Early Renaissance Sculpture
As we are dealing in comparisons and with a view to understanding both ourselves and the past, let it be said here what is the greatest virtue of the early Italian sculpture.
The first notion of the novice in criticism is that art is judged by a certain amount of technical perfection and of positive science. It is difficult or impossible to imagine from this point of view why one artist possessing the requisite positive science might not always equal another possessing the same amount of science, and difficult to see why the same talent and the same effort might not always reach the same point of science.
To the first difficulty we answer, that technical science in art up to a point of comparative perfection is assumed to start with, by the historic critic. The modern is supposed to possess it before he could reach the distinction of making a publicly exhibited work. That is the affair of the schools and the exhibitions. The old artist must have possessed it to have won a place in the estimation of centuries. The historic critic does not worry himself over the slips in drawing which a modern can point out in the " Last Judgment." He is satisfied with knowing that no modern has drawn, could draw, or can draw, a similar number of variously fore-shortened figures without making more mistakes. We do not take the trouble to correct the grammar of Shakespeare.
What is then in question in our admiration for Ghiberti or Luca della Robbia if it be not the technical science ?
The answer is that all classic art, whether in music, literature, or design, is conditioned by a sentiment of personal unconsciousness or simplicity and of absorption in the subject matter. All these arts exist to awaken or create ideas. The form exists for the sake of a meaning. If then the "Annunciation " of a Robbia relief, the "Christ and Peter Walking on the Water," on the first Ghiberti doors, or the equestrian portrait of " Gattamelata " by Donatello has that stamp of unconsciousness and of simplicity, or of great power, which art carries with it when the meaning fills and transcends the form, we pronounce these works classic because the artist has made his technical science the means to an end and has achieved it by sinking his own personality in his subject.
Great art is generally simple, the greatest art invariably so. It is the unconsciousness and ease of good breeding that we demand from a work of art and just as good breeding is the non-obtrusion and the unconsciousness of self so it is in art. Its standard is the conquest of self in behalf of the subject matter. Then comes the question, " What is that subject matter? " and according to its value so ranks the work of art.
Our standards are the same and our point of view the same in the matter of early Italian painting, but it is much more difficult to illustrate a painting, whereas we can fairly reproduce the sculpture in a photograph, especially if the composition be simple. As far as pictures are concerned as related to the actual text of my book, I cannot anywhere make my meaning so clear or force the reader to admiration and respect simply by illustration, as I can with the statuary art of the Italian fifteenth century. Its charm of unconsciousness is too palpable to be ignored, too evident to be overlooked, and too beautiful to escape appreciation. Let us choose our examples first where the point is clearest ; the " Madonna with Angels," by Luca della Robbia (Fig. 126), the "Annunciation," by Andrea della Robbia (Fig. 125), " Christ Healing the Sick," by Luca and Andrea della Robbia (Fig. 124), the " Swathed Infant," by Andrea della Robbia (Fig. 122), the "Madonna," probably by Mino da Fiesole (Fig. 139).

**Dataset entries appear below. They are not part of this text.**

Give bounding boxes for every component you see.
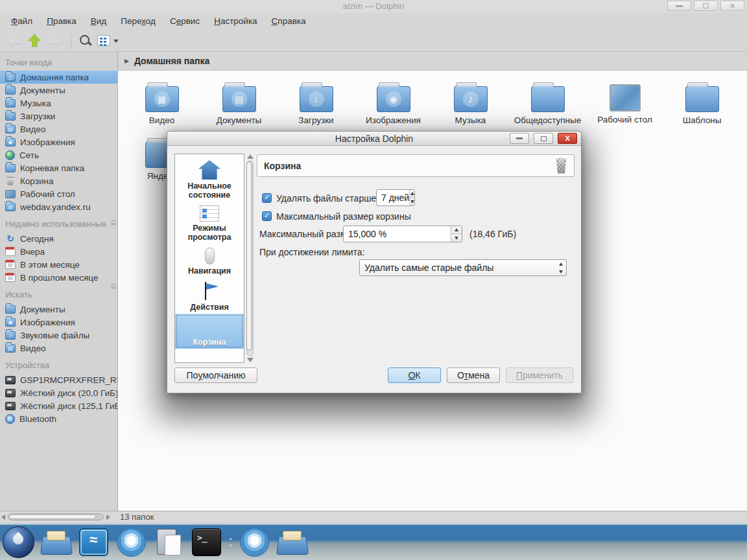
window-controls: ×: [667, 1, 744, 11]
view-mode-dropdown-icon[interactable]: [113, 40, 119, 45]
menu-item[interactable]: Файл: [4, 13, 40, 30]
delete-older-checkbox[interactable]: [262, 193, 272, 203]
taskbar-app-icon[interactable]: [77, 526, 110, 557]
spin-up-icon[interactable]: [410, 190, 414, 198]
scroll-up-icon[interactable]: [247, 154, 254, 159]
folder-item[interactable]: Рабочий стол: [586, 81, 663, 132]
dialog-nav-scrollbar[interactable]: [246, 154, 254, 363]
sidebar-item[interactable]: Видео: [0, 122, 117, 135]
view-mode-icon[interactable]: [97, 35, 110, 46]
sidebar-item[interactable]: Изображения: [0, 316, 117, 329]
folder-item[interactable]: Музыка: [432, 81, 509, 132]
dialog-page-header: Корзина: [257, 154, 575, 177]
dialog-nav-item[interactable]: Навигация: [175, 244, 244, 277]
taskbar-app-icon[interactable]: [190, 526, 222, 557]
menu-item[interactable]: Справка: [265, 13, 313, 30]
sidebar-item[interactable]: Изображения: [0, 135, 117, 148]
sidebar-item[interactable]: Корневая папка: [0, 161, 117, 174]
combobox-value[interactable]: Удалить самые старые файлы: [360, 260, 555, 275]
breadcrumb[interactable]: ▶ Домашняя папка: [118, 52, 747, 70]
sidebar-item[interactable]: Вчера: [0, 245, 117, 258]
search-icon[interactable]: [78, 34, 93, 48]
taskbar-app-icon[interactable]: [152, 526, 185, 557]
sidebar-item[interactable]: Музыка: [0, 97, 117, 110]
folder-item[interactable]: Документы: [200, 81, 278, 132]
back-button[interactable]: [5, 34, 22, 48]
sidebar-item[interactable]: Корзина: [0, 174, 117, 187]
max-size-checkbox[interactable]: [262, 211, 272, 221]
limit-combobox[interactable]: Удалить самые старые файлы: [359, 259, 567, 276]
sidebar-item[interactable]: В прошлом месяце: [0, 271, 117, 284]
sidebar-item[interactable]: Видео: [0, 342, 117, 355]
menu-item[interactable]: Правка: [40, 13, 84, 30]
scrollbar-handle[interactable]: [9, 515, 96, 519]
sidebar-item[interactable]: Звуковые файлы: [0, 329, 117, 342]
cancel-button[interactable]: Отмена: [447, 368, 500, 383]
sidebar-item[interactable]: Жёсткий диск (125,1 ГиБ): [0, 399, 117, 412]
combo-down-icon: [555, 268, 566, 275]
maximize-button[interactable]: [694, 1, 718, 11]
max-size-spinbox[interactable]: 15,000 %: [343, 226, 462, 242]
folder-item[interactable]: Шаблоны: [663, 81, 741, 132]
ok-button[interactable]: ОК: [388, 368, 441, 383]
taskbar-app-icon[interactable]: [40, 526, 72, 557]
sidebar-item[interactable]: Сегодня: [0, 232, 117, 245]
sidebar-item[interactable]: Рабочий стол: [0, 187, 117, 200]
sidebar-item[interactable]: Загрузки: [0, 110, 117, 122]
sidebar-item[interactable]: Домашняя папка: [0, 71, 117, 84]
scroll-left-icon[interactable]: [1, 515, 5, 520]
panel-splitter-grip[interactable]: [111, 220, 116, 225]
dialog-close-button[interactable]: x: [558, 133, 577, 144]
scroll-right-icon[interactable]: [106, 515, 110, 520]
taskbar-app-icon[interactable]: [2, 526, 34, 557]
defaults-button[interactable]: По умолчанию: [174, 368, 257, 383]
up-button[interactable]: [27, 34, 42, 48]
menu-item[interactable]: Переход: [113, 13, 163, 30]
dialog-nav-item[interactable]: Действия: [175, 277, 244, 314]
places-horizontal-scrollbar[interactable]: [1, 513, 115, 521]
sidebar-item[interactable]: Жёсткий диск (20,0 ГиБ): [0, 386, 117, 399]
close-button[interactable]: ×: [720, 1, 744, 11]
scrollbar-handle[interactable]: [246, 161, 252, 351]
menu-item[interactable]: Сервис: [163, 13, 207, 30]
dialog-nav-item[interactable]: Начальное состояние: [175, 156, 244, 202]
taskbar-app-icon[interactable]: [276, 526, 308, 557]
section-header: Недавно использованные: [0, 213, 117, 232]
dialog-nav-item[interactable]: Корзина: [175, 314, 244, 349]
dialog-nav-label: Действия: [175, 303, 244, 312]
taskbar-app-icon[interactable]: [228, 526, 233, 557]
spinbox-value[interactable]: 7 дней: [377, 190, 409, 205]
scroll-down-icon[interactable]: [247, 358, 254, 362]
forward-button[interactable]: [47, 34, 64, 48]
menu-item[interactable]: Настройка: [207, 13, 264, 30]
sidebar-item[interactable]: Документы: [0, 303, 117, 316]
spinbox-value[interactable]: 15,000 %: [344, 226, 451, 242]
breadcrumb-label[interactable]: Домашняя папка: [134, 56, 209, 66]
sidebar-item[interactable]: webdav.yandex.ru: [0, 200, 117, 213]
delete-older-spinbox[interactable]: 7 дней: [376, 189, 415, 206]
minimize-button[interactable]: [667, 1, 691, 11]
dialog-nav-item[interactable]: Режимы просмотра: [175, 202, 244, 244]
sidebar-item[interactable]: GSP1RMCPRXFRER_RU_DVD: [0, 373, 117, 386]
folder-item[interactable]: Видео: [123, 81, 200, 132]
menu-item[interactable]: Вид: [84, 13, 113, 30]
taskbar-app-icon[interactable]: [238, 526, 270, 557]
spin-down-icon[interactable]: [451, 235, 462, 242]
folder-item[interactable]: Общедоступные: [509, 81, 586, 132]
spin-up-icon[interactable]: [451, 226, 462, 235]
dialog-minimize-button[interactable]: [510, 133, 529, 144]
folder-item[interactable]: Изображения: [355, 81, 432, 132]
dialog-maximize-button[interactable]: [534, 133, 553, 144]
sidebar-item[interactable]: Bluetooth: [0, 412, 117, 425]
sidebar-item[interactable]: В этом месяце: [0, 258, 117, 271]
spin-down-icon[interactable]: [410, 198, 414, 206]
panel-splitter-grip[interactable]: [111, 284, 116, 288]
dialog-titlebar[interactable]: Настройка Dolphin x: [167, 132, 581, 146]
taskbar-apps: [2, 526, 308, 558]
folder-item[interactable]: Загрузки: [278, 81, 355, 132]
sidebar-item-label: Рабочий стол: [20, 189, 75, 199]
sidebar-item[interactable]: Сеть: [0, 148, 117, 161]
taskbar-app-icon[interactable]: [115, 526, 147, 557]
sidebar-item-label: webdav.yandex.ru: [20, 202, 91, 212]
sidebar-item[interactable]: Документы: [0, 84, 117, 97]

Now this trait of unconsciousness and simplicity does not lie solely in the genius of the individual artist, it lies also in the genius of a period. The whole Greek sculpture is saturated with it until we reach the decadence of Greek sculpture, and by the absence of that quality that decadence is fixed and determined. This trait is the essential determinant in our estimate of Dutch painting. Its absence fixes the place of the Italian art of the seventeenth century. Compare the "Annunciation" by Sassoferrato (Fig. 107), with the " Annunciation " by Andrea della Robbia. Compare the Madonnas of Guido, or of Carlo Dolci with those of the Robbias and of Mino da Fiesole.
We will return now to the presumed case of the novice, who supposes that scientific and technical perfection fixes the place of a work of art, and declare that this perfection has little to do with it. For wherever the mission exists which needs to find an utterance in art, there will the tools be found to make this utterance, and the conscience which will learn the use of those tools up to the point required.
It is difficult to believe that hundreds on hundreds of paintings, all in fact painted in the greatest time of Italian art, bear this quality to view of unconsciousness, of ingenuous sincerity, of absorption in the subject matter for its own sake, but so it is. It long outlasted the time of Michael Angelo's " Last Judgment" in Venetian paintings and otherwise mainly disappeared from Italian art after 1530. In fifteenth century Italian sculpture it is the conspicuous and obvious charm.